The figure below shows a train with 3 compartments only. Each of the
compartments has a mass of 30 tons . Two of them are motor cars while the
other one is a trailer car. Each of the motor cars provides a driving force F. Suppose the train is
accelerating at 1.5 m s−2 and the friction on each car is 2 ¡Ñ 10^4 N.
F-> F->
|trailer car|----|motor car|----|motor car|
OO OO OO OO OO OO
(a) Find the driving force F.
(b) What is the tension between
(i) the motor car and the trailer car; and
(ii) two motor cars?
My answers are
(a) F - friction of 3cars = ma
F = 195000N <-- should it be divided by 2? because there are 2 motor car providing a force. Actually I don't clearly understand what the question is asking.(driving force of the train or one motor compartments?)

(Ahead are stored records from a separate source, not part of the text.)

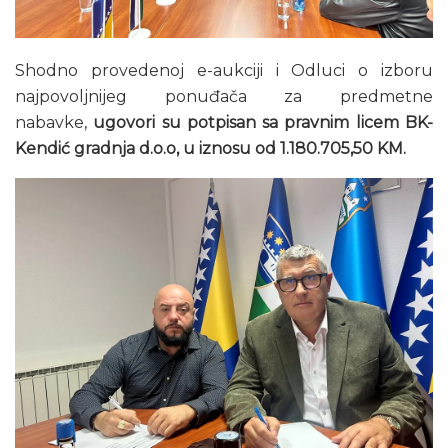
Shodno provedenoj e-aukciji i Odluci o izboru
najpovoljnijeg ponuđača za predmetne
nabavke,
ugovori su potpisan sa pravnim licem BK-
Kendić gradnja d.o.o, u iznosu od 1.180.705,50 KM.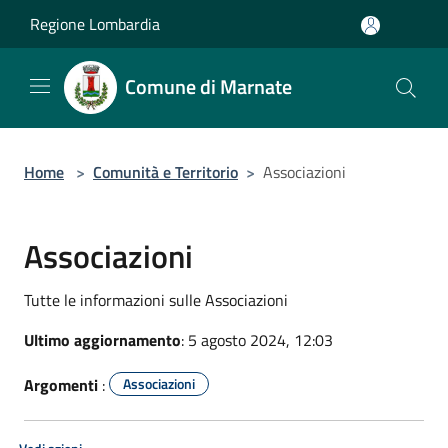
Salta al contenuto principale
Regione Lombardia
Comune di Marnate
Home
>
Comunità e Territorio
>
Associazioni
Associazioni
Tutte le informazioni sulle Associazioni
Ultimo aggiornamento
: 5 agosto 2024, 12:03
Argomenti
:
Associazioni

(b)(i) T(trailer to motor) - friction of trailer = ma
T(trailer to motor) = 65000N
(ii) 65000N * 2 = 130000N <--is that ok? because mass of all cars are the same.
are they correct? thanks !!!!
sorry that the graph I tried to make totally sucks. I meant the cars in the middle and right are motor cars and the train is accelerating to the right hand side.
Let's go through the questions step by step:
(a) To find the driving force F, we need to consider the net force acting on the train. The net force is equal to the mass of the train multiplied by its acceleration. In this case, the mass of the train is the sum of the masses of the three compartments, which is 3 times 30 tons (since each compartment has a mass of 30 tons). So, the total mass of the train is 90 tons.
The net force acting on the train is also equal to the driving force minus the frictional force on each car. As stated in the question, the friction on each car is 2 × 10^4 N. Thus, the total frictional force on the train is 2 × 10^4 N × 3 cars = 6 × 10^4 N.
Now, let's calculate the acceleration in appropriate SI units. The given acceleration is 1.5 m/s^2.
Using the equation net force = mass × acceleration, we can now solve for the driving force F:
F - 6 × 10^4 N = 90 tons × 1000 kg/ton × 1.5 m/s^2
F - 6 × 10^4 N = 135000 kg m/s^2
F = 135000 kg m/s^2 + 6 × 10^4 N
F ≈ 195000 N + 6 × 10^4 N
F ≈ 255000 N
So, the driving force F is approximately 255000 N.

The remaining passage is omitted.